_The task_
Below are the entries to work from; restate word for word the portion that opens with the line containing "nt strategies and" and closes with the line containing "s) Finance team", keeping both.

_Provided data_
********************
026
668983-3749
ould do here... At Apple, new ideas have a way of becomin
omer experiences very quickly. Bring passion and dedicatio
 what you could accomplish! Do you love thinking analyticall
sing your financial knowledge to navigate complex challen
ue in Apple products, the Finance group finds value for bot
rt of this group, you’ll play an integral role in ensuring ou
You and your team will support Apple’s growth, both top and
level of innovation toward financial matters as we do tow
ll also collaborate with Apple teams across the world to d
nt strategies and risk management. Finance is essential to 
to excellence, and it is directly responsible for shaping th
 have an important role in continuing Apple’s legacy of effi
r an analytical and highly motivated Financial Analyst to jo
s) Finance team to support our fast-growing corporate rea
********************
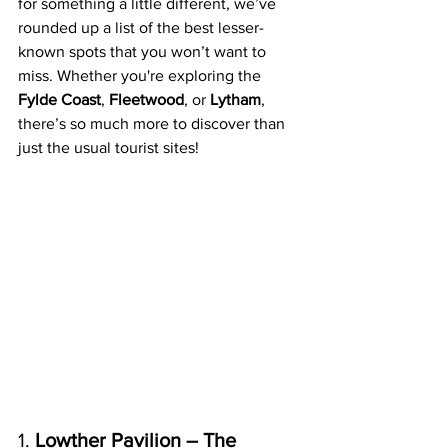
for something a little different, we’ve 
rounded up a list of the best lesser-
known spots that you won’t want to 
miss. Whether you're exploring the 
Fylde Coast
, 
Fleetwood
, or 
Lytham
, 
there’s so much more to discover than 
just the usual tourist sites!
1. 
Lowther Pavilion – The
********************
_Task answer_
nt strategies and risk management. Finance is essential to 
to excellence, and it is directly responsible for shaping th
 have an important role in continuing Apple’s legacy of effi
r an analytical and highly motivated Financial Analyst to jo
s) Finance team to support our fast-growing corporate rea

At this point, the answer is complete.